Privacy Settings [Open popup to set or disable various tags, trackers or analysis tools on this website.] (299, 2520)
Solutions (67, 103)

──────

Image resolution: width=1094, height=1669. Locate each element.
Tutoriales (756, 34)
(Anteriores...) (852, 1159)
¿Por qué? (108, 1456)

──────

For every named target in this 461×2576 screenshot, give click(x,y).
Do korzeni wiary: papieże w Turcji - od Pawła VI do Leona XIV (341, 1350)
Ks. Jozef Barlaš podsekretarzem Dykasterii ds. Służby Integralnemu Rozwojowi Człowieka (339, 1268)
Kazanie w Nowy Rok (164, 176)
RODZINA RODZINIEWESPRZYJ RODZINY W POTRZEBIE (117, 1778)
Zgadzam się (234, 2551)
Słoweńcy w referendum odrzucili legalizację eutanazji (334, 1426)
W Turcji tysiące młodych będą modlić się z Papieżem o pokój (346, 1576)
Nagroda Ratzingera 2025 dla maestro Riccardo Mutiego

──────

▶ [EXERCISE OBJECTIVE] Scan the listing for the string "Turcji", then copy every line where it appears.

▶ [TASK ANSWER]
Do korzeni wiary: papieże w Turcji - od Pawła VI do Leona XIV (341, 1350)
W Turcji tysiące młodych będą modlić się z Papieżem o pokój (346, 1576)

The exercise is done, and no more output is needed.